Problem to solve. Count every line below that contains "Time", then state the total with no other output.
Top of Material for the task
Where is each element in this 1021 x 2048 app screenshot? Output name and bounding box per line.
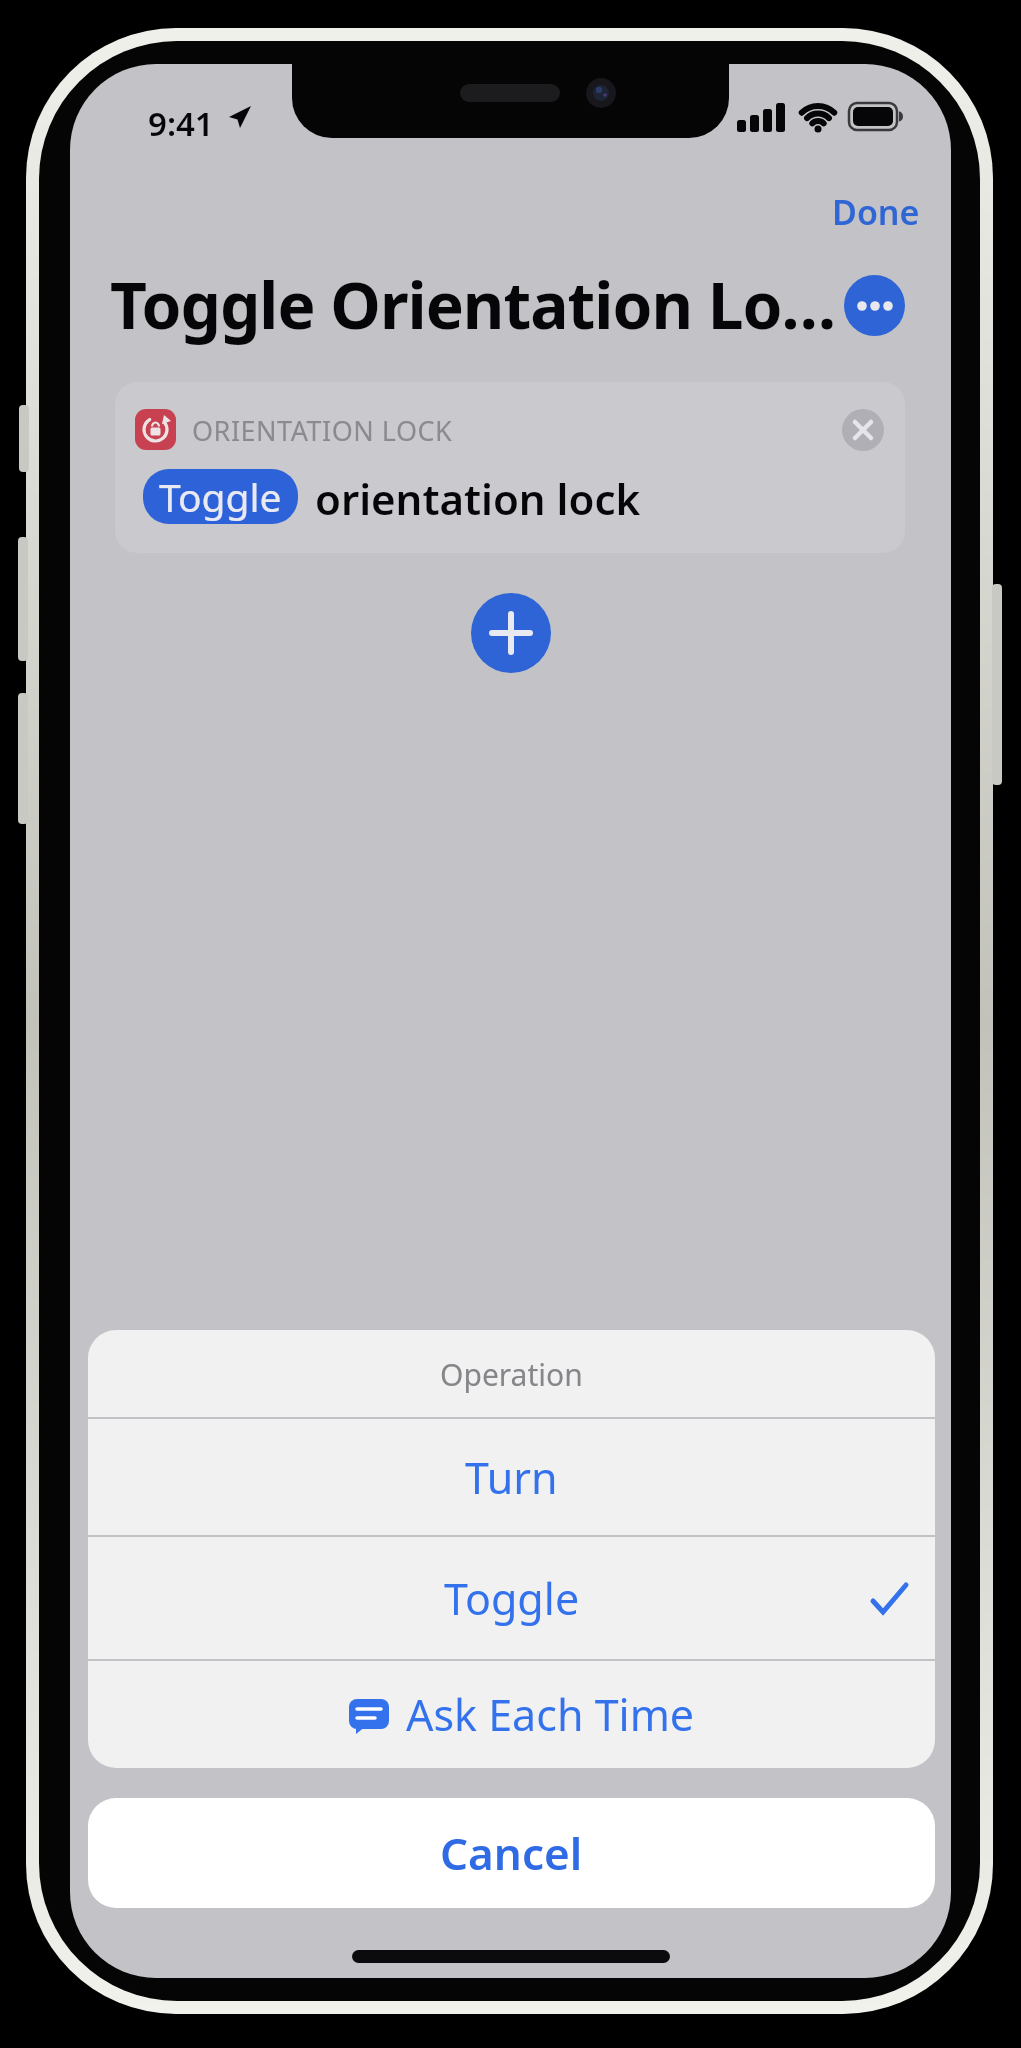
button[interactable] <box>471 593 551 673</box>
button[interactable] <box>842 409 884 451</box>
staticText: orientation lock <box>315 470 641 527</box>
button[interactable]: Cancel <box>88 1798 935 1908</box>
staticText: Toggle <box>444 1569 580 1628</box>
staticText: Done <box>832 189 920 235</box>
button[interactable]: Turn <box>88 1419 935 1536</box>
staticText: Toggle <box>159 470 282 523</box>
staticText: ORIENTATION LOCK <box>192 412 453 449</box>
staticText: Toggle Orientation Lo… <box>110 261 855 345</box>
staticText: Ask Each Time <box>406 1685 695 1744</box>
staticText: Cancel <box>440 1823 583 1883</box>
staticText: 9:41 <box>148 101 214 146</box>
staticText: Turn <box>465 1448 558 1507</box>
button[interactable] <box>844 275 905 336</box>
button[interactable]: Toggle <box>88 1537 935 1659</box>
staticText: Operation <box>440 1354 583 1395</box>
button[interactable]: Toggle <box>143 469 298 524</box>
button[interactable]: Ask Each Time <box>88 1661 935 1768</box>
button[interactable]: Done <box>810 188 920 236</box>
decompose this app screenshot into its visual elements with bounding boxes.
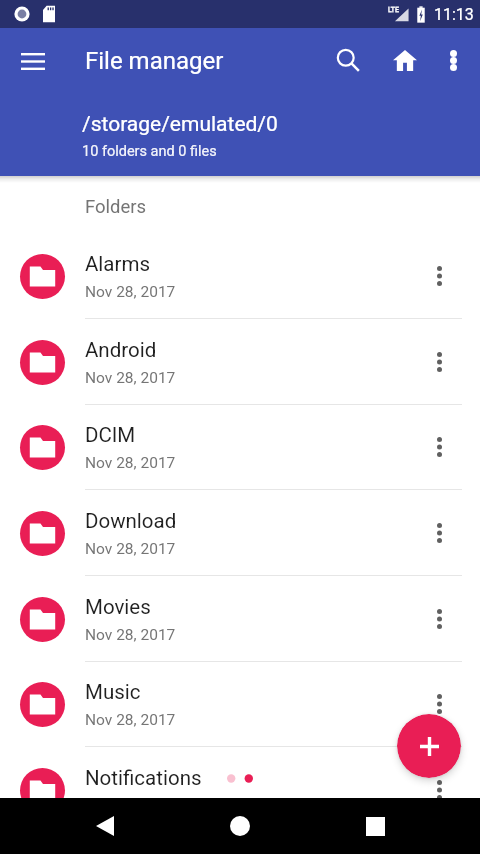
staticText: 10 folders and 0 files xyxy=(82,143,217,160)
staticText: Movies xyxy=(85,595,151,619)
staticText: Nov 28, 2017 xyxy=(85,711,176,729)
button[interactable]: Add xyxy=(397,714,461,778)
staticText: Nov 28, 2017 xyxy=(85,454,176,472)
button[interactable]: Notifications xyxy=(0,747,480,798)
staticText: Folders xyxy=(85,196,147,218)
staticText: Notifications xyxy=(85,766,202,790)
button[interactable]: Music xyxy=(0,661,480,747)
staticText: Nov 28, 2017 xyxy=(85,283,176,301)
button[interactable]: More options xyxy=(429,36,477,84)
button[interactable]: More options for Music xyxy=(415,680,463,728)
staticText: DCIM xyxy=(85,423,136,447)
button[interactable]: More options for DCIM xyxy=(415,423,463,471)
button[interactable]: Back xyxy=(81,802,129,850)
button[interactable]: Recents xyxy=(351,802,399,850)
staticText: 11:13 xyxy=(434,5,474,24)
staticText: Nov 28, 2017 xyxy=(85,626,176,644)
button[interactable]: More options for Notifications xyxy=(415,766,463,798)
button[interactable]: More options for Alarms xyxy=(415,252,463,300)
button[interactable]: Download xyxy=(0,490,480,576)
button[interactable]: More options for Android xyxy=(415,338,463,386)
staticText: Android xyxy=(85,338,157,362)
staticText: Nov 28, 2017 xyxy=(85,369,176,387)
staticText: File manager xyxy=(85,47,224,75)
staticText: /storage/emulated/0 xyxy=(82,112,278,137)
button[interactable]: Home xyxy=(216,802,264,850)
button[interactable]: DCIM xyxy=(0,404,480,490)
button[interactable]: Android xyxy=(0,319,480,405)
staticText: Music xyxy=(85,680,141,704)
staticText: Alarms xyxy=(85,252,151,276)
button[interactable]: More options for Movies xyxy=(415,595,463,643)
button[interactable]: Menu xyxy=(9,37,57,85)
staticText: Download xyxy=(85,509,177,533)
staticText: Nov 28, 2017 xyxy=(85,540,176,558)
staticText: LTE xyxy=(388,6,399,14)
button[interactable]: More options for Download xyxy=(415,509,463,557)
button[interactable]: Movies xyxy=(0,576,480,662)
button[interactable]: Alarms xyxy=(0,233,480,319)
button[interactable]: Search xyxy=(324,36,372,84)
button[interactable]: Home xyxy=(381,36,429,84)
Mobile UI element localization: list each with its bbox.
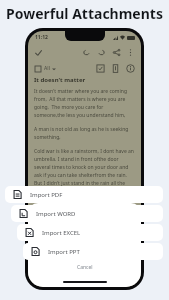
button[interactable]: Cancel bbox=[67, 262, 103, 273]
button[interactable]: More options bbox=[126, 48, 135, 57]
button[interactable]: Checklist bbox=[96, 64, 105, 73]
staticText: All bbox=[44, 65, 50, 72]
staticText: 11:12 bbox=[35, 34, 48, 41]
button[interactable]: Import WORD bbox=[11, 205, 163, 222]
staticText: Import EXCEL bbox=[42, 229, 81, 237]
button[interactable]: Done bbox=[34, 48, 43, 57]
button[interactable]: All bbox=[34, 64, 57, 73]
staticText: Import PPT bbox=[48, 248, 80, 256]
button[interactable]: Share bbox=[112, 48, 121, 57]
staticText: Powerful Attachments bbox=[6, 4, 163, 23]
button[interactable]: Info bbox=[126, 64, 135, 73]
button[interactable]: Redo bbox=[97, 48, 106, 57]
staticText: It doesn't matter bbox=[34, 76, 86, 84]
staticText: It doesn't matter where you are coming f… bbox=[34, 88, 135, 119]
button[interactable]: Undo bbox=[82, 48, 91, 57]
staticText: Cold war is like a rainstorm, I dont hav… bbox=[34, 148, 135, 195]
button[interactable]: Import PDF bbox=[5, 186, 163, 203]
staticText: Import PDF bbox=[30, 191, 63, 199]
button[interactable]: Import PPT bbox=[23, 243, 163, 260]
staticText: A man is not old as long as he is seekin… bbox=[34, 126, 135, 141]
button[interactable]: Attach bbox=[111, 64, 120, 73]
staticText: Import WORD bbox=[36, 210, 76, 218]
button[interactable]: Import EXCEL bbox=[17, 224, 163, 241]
Bottom of Material for the task
Top of Material for the task
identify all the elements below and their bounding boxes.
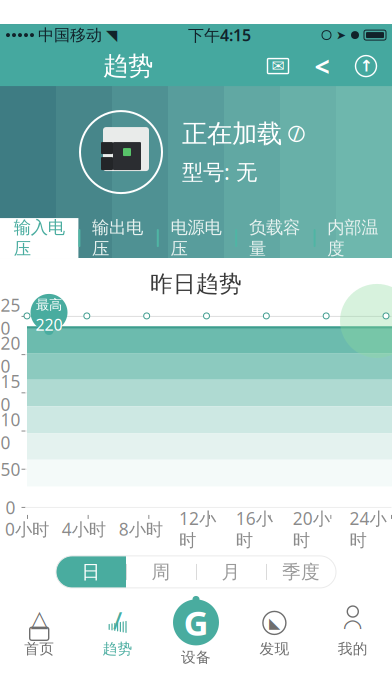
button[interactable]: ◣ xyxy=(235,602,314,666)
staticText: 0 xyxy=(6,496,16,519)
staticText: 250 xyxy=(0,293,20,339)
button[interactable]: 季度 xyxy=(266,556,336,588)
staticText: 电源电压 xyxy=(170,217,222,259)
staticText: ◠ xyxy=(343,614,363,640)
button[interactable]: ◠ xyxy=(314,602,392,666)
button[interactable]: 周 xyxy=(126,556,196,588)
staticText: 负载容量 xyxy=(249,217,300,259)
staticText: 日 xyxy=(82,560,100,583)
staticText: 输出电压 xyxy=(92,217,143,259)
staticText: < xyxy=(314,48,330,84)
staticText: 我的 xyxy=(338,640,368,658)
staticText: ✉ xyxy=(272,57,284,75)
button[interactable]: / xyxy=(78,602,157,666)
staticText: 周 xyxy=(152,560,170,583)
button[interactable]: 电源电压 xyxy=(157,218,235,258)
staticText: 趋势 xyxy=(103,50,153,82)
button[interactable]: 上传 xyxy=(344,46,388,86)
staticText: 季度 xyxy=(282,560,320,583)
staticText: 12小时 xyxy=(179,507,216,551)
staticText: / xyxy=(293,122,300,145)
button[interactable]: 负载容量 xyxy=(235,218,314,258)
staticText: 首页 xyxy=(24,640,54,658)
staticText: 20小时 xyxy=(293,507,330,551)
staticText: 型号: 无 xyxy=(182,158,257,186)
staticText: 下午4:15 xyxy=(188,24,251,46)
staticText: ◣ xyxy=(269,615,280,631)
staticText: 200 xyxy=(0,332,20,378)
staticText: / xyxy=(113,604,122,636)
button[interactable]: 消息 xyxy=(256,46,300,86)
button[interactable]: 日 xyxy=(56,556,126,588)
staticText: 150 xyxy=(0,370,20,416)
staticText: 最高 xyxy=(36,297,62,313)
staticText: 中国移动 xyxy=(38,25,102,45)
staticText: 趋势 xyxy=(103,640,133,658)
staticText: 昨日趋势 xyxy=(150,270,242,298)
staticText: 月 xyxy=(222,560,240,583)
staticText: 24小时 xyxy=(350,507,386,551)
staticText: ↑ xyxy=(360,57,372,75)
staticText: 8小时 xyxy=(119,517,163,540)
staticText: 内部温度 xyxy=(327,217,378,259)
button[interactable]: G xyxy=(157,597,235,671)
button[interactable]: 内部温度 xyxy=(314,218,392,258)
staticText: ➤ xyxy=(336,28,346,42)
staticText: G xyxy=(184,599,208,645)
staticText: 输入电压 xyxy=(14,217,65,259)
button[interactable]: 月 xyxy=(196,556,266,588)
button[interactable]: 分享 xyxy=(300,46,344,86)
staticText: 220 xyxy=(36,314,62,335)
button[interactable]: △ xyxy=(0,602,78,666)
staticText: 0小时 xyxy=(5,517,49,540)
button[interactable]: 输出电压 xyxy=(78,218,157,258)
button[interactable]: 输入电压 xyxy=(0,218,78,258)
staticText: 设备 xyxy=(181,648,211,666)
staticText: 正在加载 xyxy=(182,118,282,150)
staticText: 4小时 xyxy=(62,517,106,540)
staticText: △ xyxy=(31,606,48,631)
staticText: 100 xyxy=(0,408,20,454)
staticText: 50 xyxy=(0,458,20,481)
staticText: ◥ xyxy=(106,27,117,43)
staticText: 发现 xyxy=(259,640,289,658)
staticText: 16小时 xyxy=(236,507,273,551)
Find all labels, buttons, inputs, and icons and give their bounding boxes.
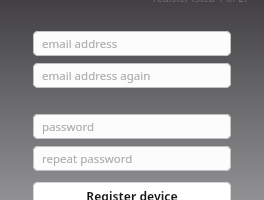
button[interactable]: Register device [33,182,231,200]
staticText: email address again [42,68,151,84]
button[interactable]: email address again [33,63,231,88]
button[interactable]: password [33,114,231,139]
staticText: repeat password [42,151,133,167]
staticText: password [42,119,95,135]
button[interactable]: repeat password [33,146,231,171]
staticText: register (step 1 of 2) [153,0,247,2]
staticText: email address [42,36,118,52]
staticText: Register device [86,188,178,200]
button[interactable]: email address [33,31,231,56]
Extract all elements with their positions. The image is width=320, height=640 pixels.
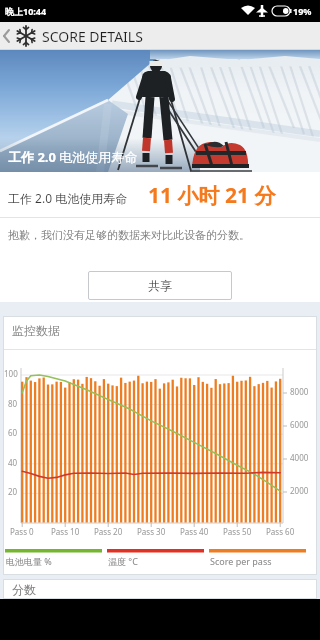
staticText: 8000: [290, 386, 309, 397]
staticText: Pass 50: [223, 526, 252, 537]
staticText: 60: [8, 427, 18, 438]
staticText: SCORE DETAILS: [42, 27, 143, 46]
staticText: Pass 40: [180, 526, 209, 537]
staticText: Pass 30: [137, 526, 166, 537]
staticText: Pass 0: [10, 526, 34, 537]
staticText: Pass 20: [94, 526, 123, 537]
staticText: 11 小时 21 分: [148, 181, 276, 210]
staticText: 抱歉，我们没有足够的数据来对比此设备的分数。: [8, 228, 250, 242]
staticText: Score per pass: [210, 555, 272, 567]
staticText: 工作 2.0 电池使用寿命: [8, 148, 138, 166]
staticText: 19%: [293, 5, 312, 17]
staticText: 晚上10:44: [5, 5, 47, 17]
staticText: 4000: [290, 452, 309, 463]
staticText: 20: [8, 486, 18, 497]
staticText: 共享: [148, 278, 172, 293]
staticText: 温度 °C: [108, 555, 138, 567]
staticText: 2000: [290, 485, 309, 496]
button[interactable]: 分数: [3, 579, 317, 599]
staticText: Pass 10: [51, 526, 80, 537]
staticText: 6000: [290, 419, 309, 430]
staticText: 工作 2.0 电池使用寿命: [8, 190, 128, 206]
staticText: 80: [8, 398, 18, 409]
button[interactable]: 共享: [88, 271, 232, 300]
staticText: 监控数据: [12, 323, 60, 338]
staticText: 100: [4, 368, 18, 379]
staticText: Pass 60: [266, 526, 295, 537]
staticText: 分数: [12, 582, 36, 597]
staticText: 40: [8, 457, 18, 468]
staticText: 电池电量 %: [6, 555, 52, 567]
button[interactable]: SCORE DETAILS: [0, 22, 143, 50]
Bottom of Material for the task
Top of Material for the task
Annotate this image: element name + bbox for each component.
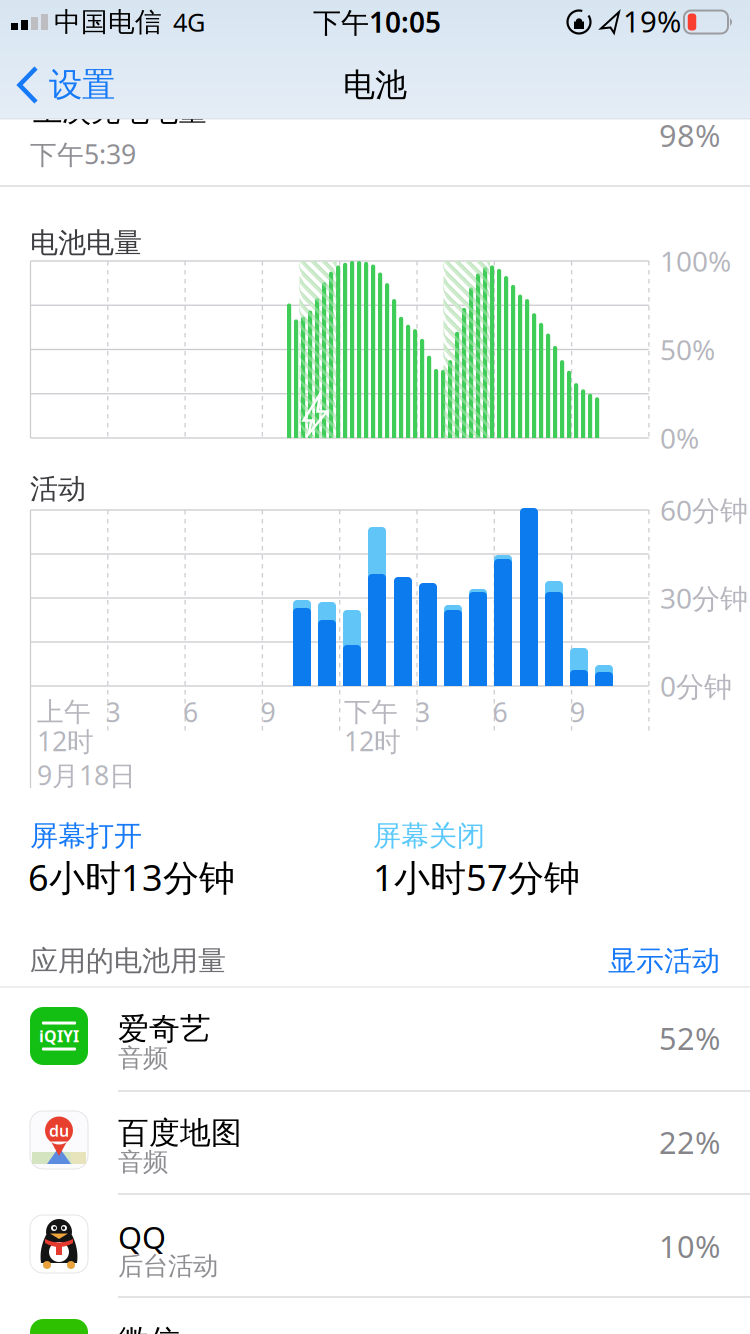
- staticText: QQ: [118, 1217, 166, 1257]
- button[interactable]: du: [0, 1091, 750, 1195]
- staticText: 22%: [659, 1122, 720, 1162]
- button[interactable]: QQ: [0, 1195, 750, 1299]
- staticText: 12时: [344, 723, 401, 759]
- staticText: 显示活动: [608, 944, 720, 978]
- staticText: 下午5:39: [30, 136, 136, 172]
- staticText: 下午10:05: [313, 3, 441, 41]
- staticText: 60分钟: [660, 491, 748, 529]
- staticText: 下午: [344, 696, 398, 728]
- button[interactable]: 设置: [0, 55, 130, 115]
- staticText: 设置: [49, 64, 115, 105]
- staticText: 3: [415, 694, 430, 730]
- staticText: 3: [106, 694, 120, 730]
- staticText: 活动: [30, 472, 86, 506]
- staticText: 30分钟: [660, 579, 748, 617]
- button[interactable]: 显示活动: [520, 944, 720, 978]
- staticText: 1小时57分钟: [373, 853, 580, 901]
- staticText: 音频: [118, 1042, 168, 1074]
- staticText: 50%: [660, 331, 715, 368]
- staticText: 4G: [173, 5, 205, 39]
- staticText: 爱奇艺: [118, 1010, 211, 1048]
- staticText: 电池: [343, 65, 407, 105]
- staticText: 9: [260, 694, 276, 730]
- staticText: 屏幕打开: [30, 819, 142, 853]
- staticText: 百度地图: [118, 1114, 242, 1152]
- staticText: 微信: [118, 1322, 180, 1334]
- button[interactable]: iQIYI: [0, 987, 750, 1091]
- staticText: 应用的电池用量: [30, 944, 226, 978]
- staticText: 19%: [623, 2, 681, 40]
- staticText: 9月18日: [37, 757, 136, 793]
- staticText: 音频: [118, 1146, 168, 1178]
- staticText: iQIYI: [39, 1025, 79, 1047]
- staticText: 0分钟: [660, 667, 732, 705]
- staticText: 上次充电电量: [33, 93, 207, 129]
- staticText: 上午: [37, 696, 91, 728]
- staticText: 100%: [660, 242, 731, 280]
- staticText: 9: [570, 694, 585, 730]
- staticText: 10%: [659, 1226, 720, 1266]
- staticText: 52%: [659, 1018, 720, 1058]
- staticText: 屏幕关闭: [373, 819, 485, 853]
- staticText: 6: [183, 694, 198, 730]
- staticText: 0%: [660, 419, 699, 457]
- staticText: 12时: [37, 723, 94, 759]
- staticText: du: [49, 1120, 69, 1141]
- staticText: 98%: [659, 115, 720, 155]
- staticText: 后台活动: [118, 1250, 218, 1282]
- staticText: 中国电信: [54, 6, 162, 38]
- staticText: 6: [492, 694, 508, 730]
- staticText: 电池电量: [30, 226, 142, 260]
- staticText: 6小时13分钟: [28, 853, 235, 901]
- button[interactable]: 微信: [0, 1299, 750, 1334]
Bottom of Material for the task
Answer to the exercise. 2